Task item —
Transcribe each line below verbatim; pictures excluded.

Data provided —
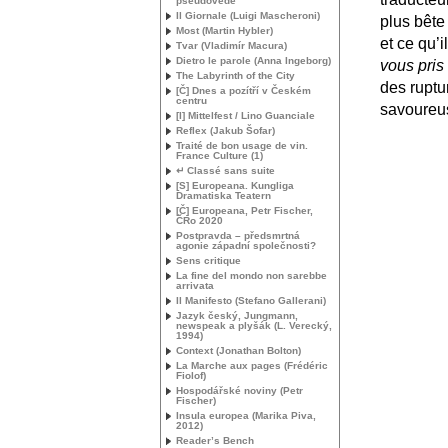
pseudovědě
Il Giornale (Luigi Mascheroni)
plus bête 
Most (Martin Hybler)
et ce qu’i
Tvar (Vladimír Macura)
Dietro le parole (Anna Ingeborg)
vous pris 
The Labyrinth of the City
des ruptu
[Č] Dnes a pozítří v Českém
centru
savoureu
[I] Mittelfest / Lino Guanciale
Reflex (Jakub Šofar)
Traité de bon usage de vin.
France Culture (1)
↵ Classé sans suite
[S] Europeana. Kungliga
Dramatiska Teatern
[Č] Europeana, Petr Fischer,
ČRo 2020
Postpravda – předsmrtná
agonie západní společnosti?
Sens critique
La fine del mondo non sarebbe
arrivata
Il Manifesto (Stefano Gallerani)
Jazyk český, Jungmann,
newspeak a plyšák (L. Verecký,
1994)
Context (Jonathan Bolton)
La Marche aux pages (Frédéric
Fiolof)
Hospodářské noviny (Petr
Fischer)
Insula europea (Marika Piva,
2012)
Reader’s Bench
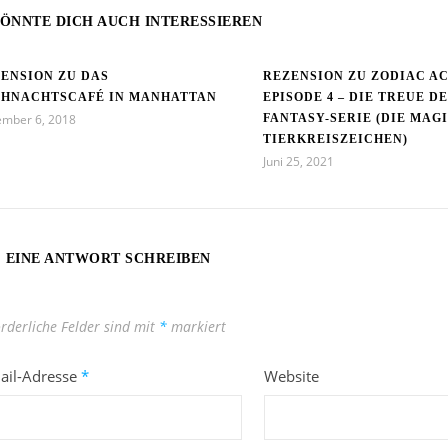
ÖNNTE DICH AUCH INTERESSIEREN
ENSION ZU DAS
REZENSION ZU ZODIAC A
IHNACHTSCAFÉ IN MANHATTAN
EPISODE 4 – DIE TREUE D
mber 6, 2018
FANTASY-SERIE (DIE MAG
TIERKREISZEICHEN)
Juni 25, 2021
EINE ANTWORT SCHREIBEN
orderliche Felder sind mit
*
markiert
ail-Adresse
*
Website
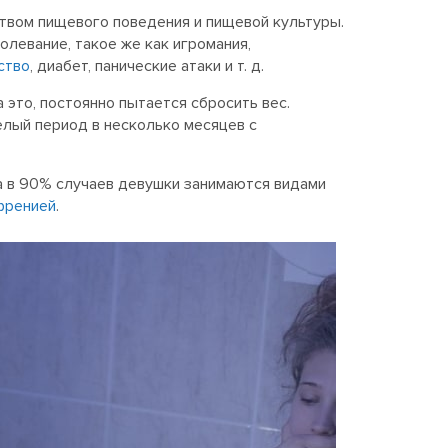
твом пищевого поведения и пищевой культуры.
олевание, такое же как игромания,
ство
, диабет, панические атаки и т. д.
 это, постоянно пытается сбросить вес.
целый период в несколько месяцев с
, а в 90% случаев девушки занимаются видами
френией
.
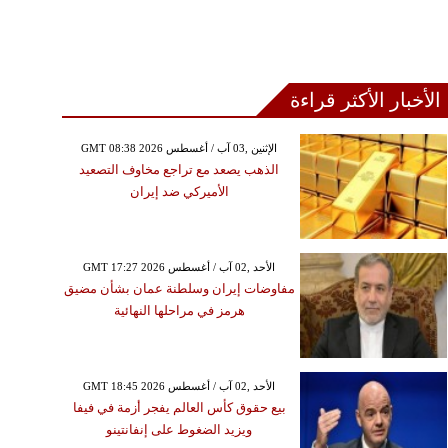
الأخبار الأكثر قراءة
الأحد ,28 حزيران / يونيو GMT 08:56
GMT 08:38 2026 الإثنين ,03 آب / أغسطس
2026
الذهب يصعد مع تراجع مخاوف التصعيد
طورة محرز يحمل الجزائر
الأميركي ضد إيران
 الـ 32 بكأس العالم
GMT 17:27 2026 الأحد ,02 آب / أغسطس
مفاوضات إيران وسلطنة عمان بشأن مضيق
هرمز في مراحلها النهائية
GMT 18:45 2026 الأحد ,02 آب / أغسطس
بيع حقوق كأس العالم يفجر أزمة في فيفا
ويزيد الضغوط على إنفانتينو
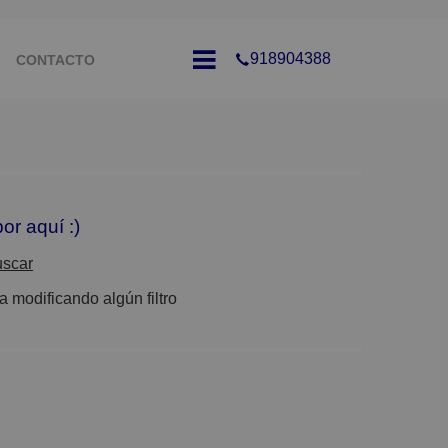
918904388
CONTACTO
or aquí :)
uscar
 modificando algún filtro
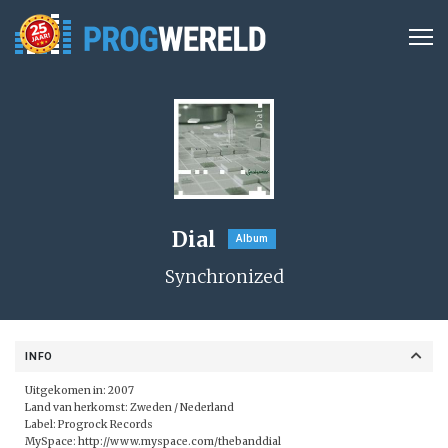
Dial
Album
Synchronized
INFO
Uitgekomen in: 2007
Land van herkomst: Zweden / Nederland
Label:
Progrock Records
MySpace:
http://www.myspace.com/thebanddial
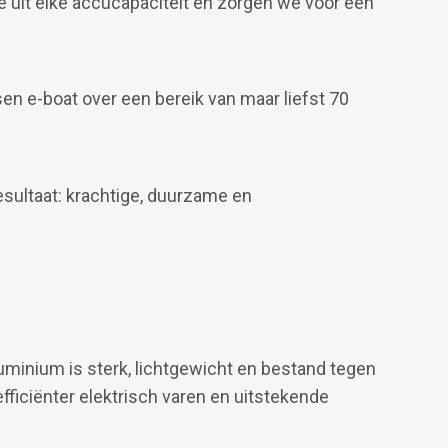
 uit elke accucapaciteit en zorgen we voor een
en e-boat over een bereik van maar liefst 70
resultaat: krachtige, duurzame en
uminium is sterk, lichtgewicht en bestand tegen
ficiënter elektrisch varen en uitstekende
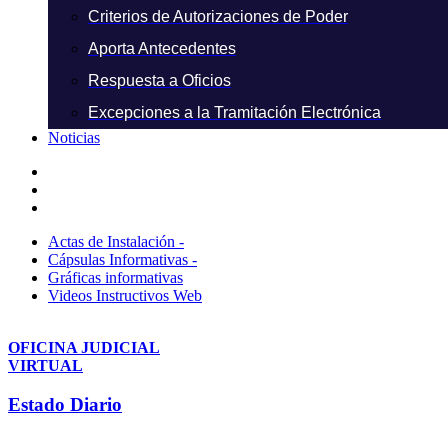
Criterios de Autorizaciones de Poder
Aporta Antecedentes
Respuesta a Oficios
Excepciones a la Tramitación Electrónica
Noticias
Actas de Instalación -
Cápsulas Informativas -
Gráficas informativas
Videos Instructivos Web
OFICINA JUDICIAL
VIRTUAL
Estado Diario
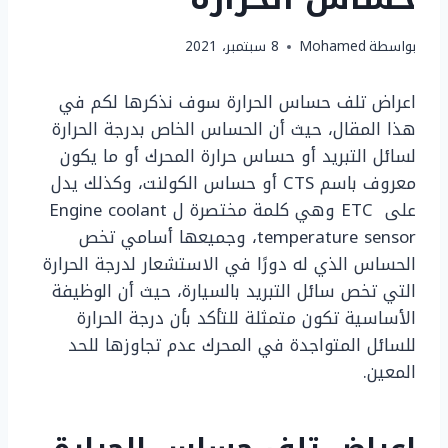
بواسطة
Mohamed
8 سبتمبر، 2021
اعراض تلف حساس الحرارة سوف نذكرها لكم في
هذا المقال، حيث أن الحساس الخاص بدرجة الحرارة
لسائل التبريد أو حساس حرارة المحرك أو ما يكون
معروف باسم CTS أو حساس الكولنت، وكذلك يدل
على ETC وهي كلمة مختصرة ل Engine coolant
temperature sensor، وجميعها أسامي تخص
الحساس الذي له دورًا في الاستشعار لدرجة الحرارة
التي تخص سائل التبريد بالسيارة، حيث أن الوظيفة
الأساسية تكون متمثلة للتأكد بأن درجة الحرارة
للسائل المتواجدة في المحرك عدم تجاوزها للحد
المعين.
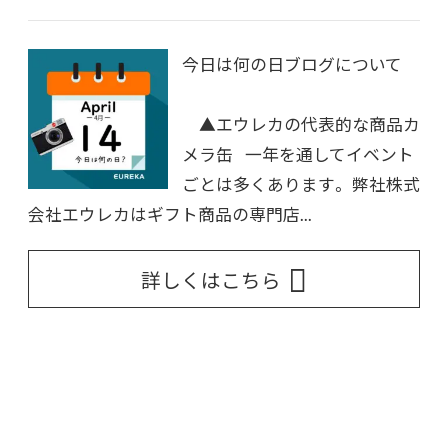
今日は何の日ブログについて
▲エウレカの代表的な商品カ
メラ缶 一年を通してイベント
ごとは多くあります。 弊社株式
会社エウレカはギフト商品の専門店...
詳しくはこちら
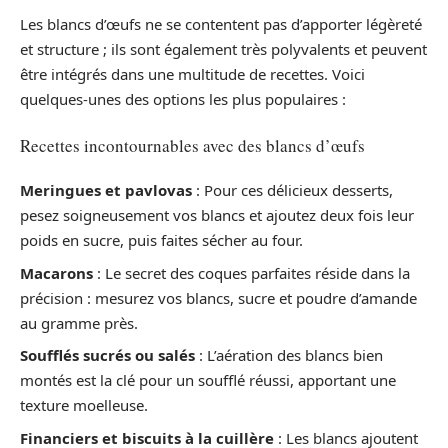
Les blancs d’œufs ne se contentent pas d’apporter légèreté
et structure ; ils sont également très polyvalents et peuvent
être intégrés dans une multitude de recettes. Voici
quelques-unes des options les plus populaires :
Recettes incontournables avec des blancs d’œufs
Meringues et pavlovas
: Pour ces délicieux desserts,
pesez soigneusement vos blancs et ajoutez deux fois leur
poids en sucre, puis faites sécher au four.
Macarons
: Le secret des coques parfaites réside dans la
précision : mesurez vos blancs, sucre et poudre d’amande
au gramme près.
Soufflés sucrés ou salés
: L’aération des blancs bien
montés est la clé pour un soufflé réussi, apportant une
texture moelleuse.
Financiers et biscuits à la cuillère
: Les blancs ajoutent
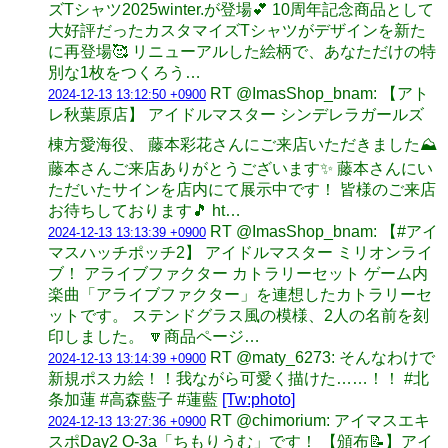
ズTシャツ2025winter.が登場💕 10周年記念商品として
大好評だったカスタマイズTシャツがデザインを新た
に再登場🥰 リニューアルした絵柄で、あなただけの特
別な1枚をつくろう…
RT @ImasShop_bnam: 【アト
2024-12-13 13:12:50 +0900
レ秋葉原店】 アイドルマスター シンデレラガールズ
棟方愛海役、 藤本彩花さんにご来店いただきました⛰
藤本さんご来店ありがとうございます✨ 藤本さんにい
ただいたサインを店内にて展示中です！ 皆様のご来店
お待ちしております🎵 ht…
RT @ImasShop_bnam: 【#アイ
2024-12-13 13:13:39 +0900
マスハッチポッチ2】 アイドルマスター ミリオンライ
ブ！ アライブファクター カトラリーセット ゲーム内
楽曲「アライブファクター」を連想したカトラリーセ
ットです。 ステンドグラス風の模様、2人の名前を刻
印しました。 🔽商品ページ…
RT @maty_6273: そんなわけで
2024-12-13 13:14:39 +0900
新規ポスカ絵！！我ながら可愛く描けた……！！ #北
条加蓮 #高森藍子 #蓮藍
[Tw:photo]
RT @chimorium: アイマスエキ
2024-12-13 13:27:36 +0900
スポDay2 O-3a「ちもりうむ」です！ 【頒布📝】アイ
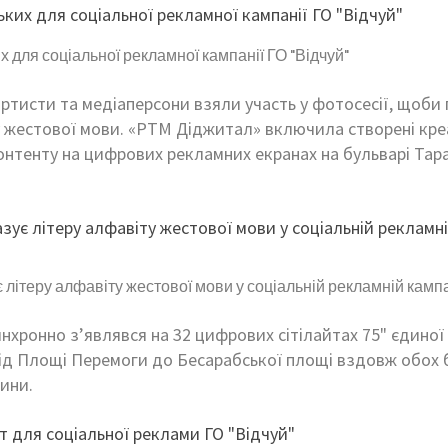
 для соціальної рекламної кампанії ГО "Відчуй"
артисти та медіаперсони взяли участь у фотосесії, щоби
у жестової мови. «РТМ Діджитал» включила створені кр
контенту на цифрових рекламних екранах на бульварі Тар
літеру алфавіту жестової мови у соціальній рекламній кампан
хронно з’являвся на 32 цифрових сітілайтах 75" єдиної 
від Площі Перемоги до Бесарабської площі вздовж обох 
ини.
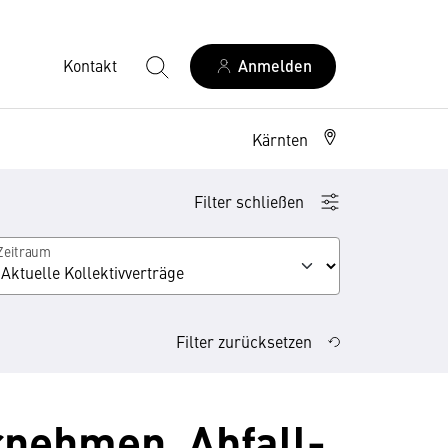
Kontakt
Anmelden
Kärnten
Filter schließen
Zeitraum
schaft, Ressourcenmanagement
Filter zurücksetzen
rnehmen, Abfall-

Exercise output —
pseudovědě
Il Giornale (Luigi Mascheroni)
plus bête 
Most (Martin Hybler)
et ce qu’i
Tvar (Vladimír Macura)
Dietro le parole (Anna Ingeborg)
vous pris 
The Labyrinth of the City
des ruptu
[Č] Dnes a pozítří v Českém
centru
savoureu
[I] Mittelfest / Lino Guanciale
Reflex (Jakub Šofar)
Traité de bon usage de vin.
France Culture (1)
↵ Classé sans suite
[S] Europeana. Kungliga
Dramatiska Teatern
[Č] Europeana, Petr Fischer,
ČRo 2020
Postpravda – předsmrtná
agonie západní společnosti?
Sens critique
La fine del mondo non sarebbe
arrivata
Il Manifesto (Stefano Gallerani)
Jazyk český, Jungmann,
newspeak a plyšák (L. Verecký,
1994)
Context (Jonathan Bolton)
La Marche aux pages (Frédéric
Fiolof)
Hospodářské noviny (Petr
Fischer)
Insula europea (Marika Piva,
2012)
Reader’s Bench
ÖNNTE DICH AUCH INTERESSIEREN
ENSION ZU DAS
REZENSION ZU ZODIAC A
IHNACHTSCAFÉ IN MANHATTAN
EPISODE 4 – DIE TREUE D
mber 6, 2018
FANTASY-SERIE (DIE MAG
TIERKREISZEICHEN)
Juni 25, 2021
EINE ANTWORT SCHREIBEN
orderliche Felder sind mit
*
markiert
ail-Adresse
*
Website
твом пищевого поведения и пищевой культуры.
олевание, такое же как игромания,
ство
, диабет, панические атаки и т. д.
 это, постоянно пытается сбросить вес.
целый период в несколько месяцев с
, а в 90% случаев девушки занимаются видами
френией
.
الأخبار الأكثر قراءة
الأحد ,28 حزيران / يونيو GMT 08:56
GMT 08:38 2026 الإثنين ,03 آب / أغسطس
2026
الذهب يصعد مع تراجع مخاوف التصعيد
طورة محرز يحمل الجزائر
الأميركي ضد إيران
 الـ 32 بكأس العالم
GMT 17:27 2026 الأحد ,02 آب / أغسطس
مفاوضات إيران وسلطنة عمان بشأن مضيق
هرمز في مراحلها النهائية
GMT 18:45 2026 الأحد ,02 آب / أغسطس
بيع حقوق كأس العالم يفجر أزمة في فيفا
ويزيد الضغوط على إنفانتينو
918904388
CONTACTO
or aquí :)
uscar
 modificando algún filtro
Dial
Album
Synchronized
INFO
Uitgekomen in: 2007
Land van herkomst: Zweden / Nederland
Label:
Progrock Records
MySpace:
http://www.myspace.com/thebanddial
 uit elke accucapaciteit en zorgen we voor een
en e-boat over een bereik van maar liefst 70
resultaat: krachtige, duurzame en
uminium is sterk, lichtgewicht en bestand tegen
ficiënter elektrisch varen en uitstekende
Criterios de Autorizaciones de Poder
Aporta Antecedentes
Respuesta a Oficios
Excepciones a la Tramitación Electrónica
Noticias
Actas de Instalación -
Cápsulas Informativas -
Gráficas informativas
Videos Instructivos Web
OFICINA JUDICIAL
VIRTUAL
Estado Diario
بواسطة
Mohamed
8 سبتمبر، 2021
اعراض تلف حساس الحرارة سوف نذكرها لكم في
هذا المقال، حيث أن الحساس الخاص بدرجة الحرارة
لسائل التبريد أو حساس حرارة المحرك أو ما يكون
معروف باسم CTS أو حساس الكولنت، وكذلك يدل
على ETC وهي كلمة مختصرة ل Engine coolant
temperature sensor، وجميعها أسامي تخص
الحساس الذي له دورًا في الاستشعار لدرجة الحرارة
التي تخص سائل التبريد بالسيارة، حيث أن الوظيفة
الأساسية تكون متمثلة للتأكد بأن درجة الحرارة
للسائل المتواجدة في المحرك عدم تجاوزها للحد
المعين.
今日は何の日ブログについて
▲エウレカの代表的な商品カ
メラ缶 一年を通してイベント
ごとは多くあります。 弊社株式
会社エウレカはギフト商品の専門店...
詳しくはこちら
Les blancs d’œufs ne se contentent pas d’apporter légèreté
et structure ; ils sont également très polyvalents et peuvent
être intégrés dans une multitude de recettes. Voici
quelques-unes des options les plus populaires :
Recettes incontournables avec des blancs d’œufs
Meringues et pavlovas
: Pour ces délicieux desserts,
pesez soigneusement vos blancs et ajoutez deux fois leur
poids en sucre, puis faites sécher au four.
Macarons
: Le secret des coques parfaites réside dans la
précision : mesurez vos blancs, sucre et poudre d’amande
au gramme près.
Soufflés sucrés ou salés
: L’aération des blancs bien
montés est la clé pour un soufflé réussi, apportant une
texture moelleuse.
Financiers et biscuits à la cuillère
: Les blancs ajoutent
ズTシャツ2025winter.が登場💕 10周年記念商品として
大好評だったカスタマイズTシャツがデザインを新た
に再登場🥰 リニューアルした絵柄で、あなただけの特
別な1枚をつくろう…
RT @ImasShop_bnam: 【アト
2024-12-13 13:12:50 +0900
レ秋葉原店】 アイドルマスター シンデレラガールズ
棟方愛海役、 藤本彩花さんにご来店いただきました⛰
藤本さんご来店ありがとうございます✨ 藤本さんにい
ただいたサインを店内にて展示中です！ 皆様のご来店
お待ちしております🎵 ht…
RT @ImasShop_bnam: 【#アイ
2024-12-13 13:13:39 +0900
マスハッチポッチ2】 アイドルマスター ミリオンライ
ブ！ アライブファクター カトラリーセット ゲーム内
楽曲「アライブファクター」を連想したカトラリーセ
ットです。 ステンドグラス風の模様、2人の名前を刻
印しました。 🔽商品ページ…
RT @maty_6273: そんなわけで
2024-12-13 13:14:39 +0900
新規ポスカ絵！！我ながら可愛く描けた……！！ #北
条加蓮 #高森藍子 #蓮藍
[Tw:photo]
RT @chimorium: アイマスエキ
2024-12-13 13:27:36 +0900
スポDay2 O-3a「ちもりうむ」です！ 【頒布📝】アイ
 для соціальної рекламної кампанії ГО "Відчуй"
артисти та медіаперсони взяли участь у фотосесії, щоби
у жестової мови. «РТМ Діджитал» включила створені кр
контенту на цифрових рекламних екранах на бульварі Тар
літеру алфавіту жестової мови у соціальній рекламній кампан
хронно з’являвся на 32 цифрових сітілайтах 75" єдиної 
від Площі Перемоги до Бесарабської площі вздовж обох 
ини.
Kontakt
Anmelden
Kärnten
Filter schließen
Zeitraum
schaft, Ressourcenmanagement
Filter zurücksetzen
rnehmen, Abfall-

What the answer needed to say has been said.